John turned to Barbara and asked anxiously, “Darling, before we left home did you pay the electric bill?”
“No, dear, I didn’t,” she said, her lips quavering.
“Well, did you make the house payment?”
“No, I didn’t,” Barbara answered.
“What about the credit cards? Did you pay the credit card bills?” John asked.
“No, I didn’t pay those either.”
John gave Barbara a big kiss, leaned back into his seat and relaxed. “Then they’ll find us,” he sighed.
If you’ve ever been hounded by bill collectors, you can relate! You know how uncomfortable borrowed living can be. But there is one type of “borrowed” living, modeled by Jesus, that can free us.
This week, we’re summing up our study of Mark 11 which tells the initial events of Jesus’ last week in human skin, from Palm Sunday’s triumphal entry to Tuesday’s purging of the temple. Pause now and take a moment to read Mark 11.
In his commentary on Mark’s gospel, Matthew Henry wrote, “Christ went upon the water in a borrowed boat, ate the Passover in a borrowed chamber, was buried in a borrowed sepulchre, and here rode on a borrowed ass.” In addition, during this stressful week that Jesus knew would lead to His crucifixion, He borrowed the comfort of home; He left Jerusalem at the end of each day and went to Bethany to the home of Mary, Martha and Lazarus—leaning on the emotional support and spiritual boost of close, believing friends.
We can learn much from the life of Jesus in this area alone.
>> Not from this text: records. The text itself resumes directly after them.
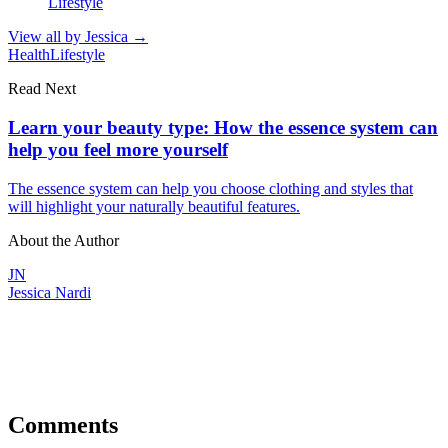
Lifestyle
View all by
Jessica
→
Health
Lifestyle
Read Next
Learn your beauty type: How the essence system can
help you feel more yourself
The essence system can help you choose clothing and styles that
will highlight your naturally beautiful features.
About the Author
JN
Jessica Nardi
Comments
We pile up possessions that add a load of stress to our lives. We worry and wear ourselves out paying for them, protecting them, maintaining them, and storing them. Then when stress takes its toll, when the bills become too much, when we’re drowning in demands, we draw away from friends. We struggle alone rather than reveal our vulnerability, our need for spiritual support and strength from Christian friends. In fact, in pressured times we often find people—including our friends—downright irritating.
Our goal for this study, Knowing Jesus, is to learn all we can from Jesus—our visible God in flesh (see last week’s post, The Beginning, Revisited). Jesus knew His time here was short and His Home was elsewhere. He kept life simple, possessing very few things, living light. When pressures mounted, He took comfort in strong friendships He’d built.
We too need to remember that our time here is short. James calls our lives “a mist that appears for a little while and then vanishes.” (Jas. 4:14) This world is not our home; investing all our energies here is a waste of time—”meaningless, a chasing after the wind” (Eccles. 2:17). If we keep our lives simple and our possessions few like Jesus did, we’ll ease our burdens in this life and focus more easily on the next. We’ll also more easily find time to build strong relationships that help carry us through troubles.
Are possession-related pressures draining your energy? Do you need to simplify, to adjust your focus, to invest in relationships rather than things? What can you learn from Jesus about living light?